The Advertising Graveyard grew from his own experience in advertising. Everyone in advertising knows that, during the creation of every campaign, completely obscene, sick and unusable ideas pop into the copywriter and art director's heads.

Some of them even get as far as being shown to a client. The Advertising Graveyard, which was made famous in the US by CNN and has been profiled in a number of glossy magazines, allows creatives who are proud of work which never appeared to at last get an audience. Mr Zeldman encourages agencies to convert their banned work into electronic files and e-mail them to him with details of the banning.

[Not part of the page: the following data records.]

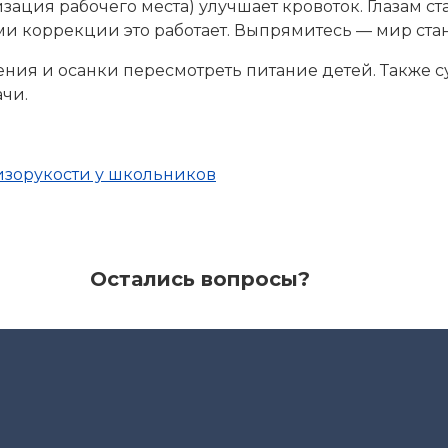
зация рабочего места) улучшает кровоток. Глазам ст
ми коррекции это работает. Выпрямитесь — мир стан
ния и осанки пересмотреть питание детей. Также с
чи.
лизорукости у школьников
Остались вопросы?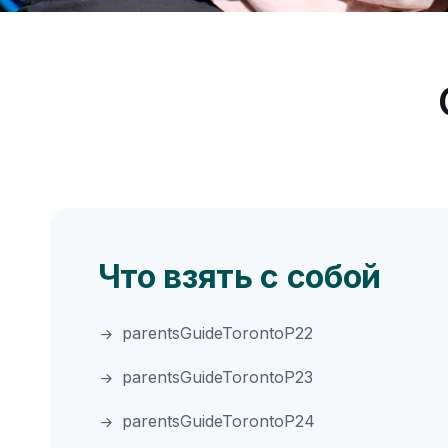
Что взять с собой
parentsGuideTorontoP22
parentsGuideTorontoP23
parentsGuideTorontoP24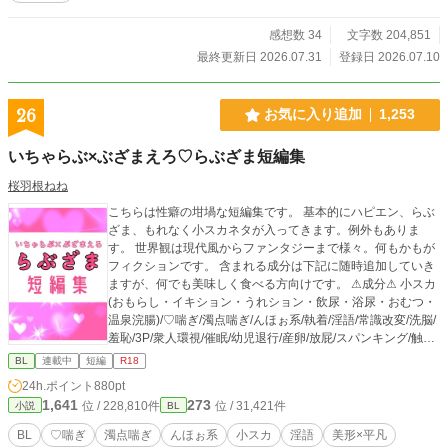
ります。
感想数 34
文字数 204,851
最終更新日 2026.07.31
登録日 2026.07.10
26
お気に入り追加
1,253
いちゃらぶ×ぶざまえろ♡らぶざま短編集
桜羽根ねね
こちらは性癖の坩堝な短編集です。 基本的にハピエン、らぶ
ざま、もれなく小スカネタが入ってきます。例外もありま
す。 世界観は現代風からファンタジーまで様々。何もかもが
フィクションです。 含まれる成分は下記に随時追加していき
ますが、何でも美味しく食べる方向けです。 ⚠成分⚠ 小スカ
(おもらし・イキション・うれション・飲尿・浴尿・おむつ・
温泉浣腸)/♡喘ぎ/濁点喘ぎ/んほぉ系/執着/淫語/常識改変/洗脳/
羞恥/3P/衆人環視/催眠/幼児退行/産卵/放屁/スパンキング/触手/
人外/食ザー/男性妊娠/擬似排泄/女装/落書き/母乳/逆バニー/ヤ
BL
連載中
短編
R18
ンデレ
24h.ポイント
880pt
1,641
273
位 / 228,810件
位 / 31,421件
小説
BL
BL
♡喘ぎ
濁点喘ぎ
んほぉ系
小スカ
淫語
美形×平凡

The Zeldman site also provides tips and advice for other web designers, as well as giving away free software and running the Web Standards Project, a campaign to unify the systems browsers use to read web pages so that pages can be read by everyone. His pages are in the best traditions of the early days of the Internet, free, anarchic and non-commercial.

THE BEATLES BUS AD

This was an advert created by Jeffrey Zeldman himself and the one used to found the site. It was made to promote the ABC network's airing of the Beatles Anthology series, which was aired here on ITV. It was made for the agency Grey Entertainment and was rejected by the client on the grounds of bad taste.

THE HOBOKEN BREWHAUS

This was created in 1995 for a new trendy micro-brewery in Hoboken, New Jersey. Despite the fact that the pay-off line insults Germans and makes a joke of the Second World War, that was not why the advert never appeared. The reason was that the owners of the bar never managed to open it.

ERICSSON VIBRATOR

This advert was created in 1999 by Young & Rubicam Europe to sell a new mobile phone with a special vibrating feature. The agency must have assumed that being Scandinavian, the client would be broad-minded. It was supposed to appear on roadside posters and the client decided it would cause too much offence.

CAR & GRAVESIDE

This jolly little ad was created for the German National Undertakers' Association and the headline translates as: "Drive fast and we'll see you soon." In fact, as the smaller print was supposed to make clear, this was a car safety advert. Unfortunately, the client seemed to think that from a distance it would look like they were trying to drum up business.

MANHATTAN MURDERERS

Publicis made this for a suburban New York state television channel. The creative director said that he got a laugh from the client when he showed it to him, but the Columbine high school shootings scared him off using it. The agency said it wanted it to run because it would annoy Rudolph Guiliani, mayor of New York City.

THE NUTCRACKER

This advert for the Spokane Symphony Orchestra was intended to run in a magazine which was aimed at children. Nevertheless, the client's marketing man loved the advert and wanted it to run. Unfortunately, the more sober-minded directors of the symphony's board decided the advert "promoted violence" and pulled it.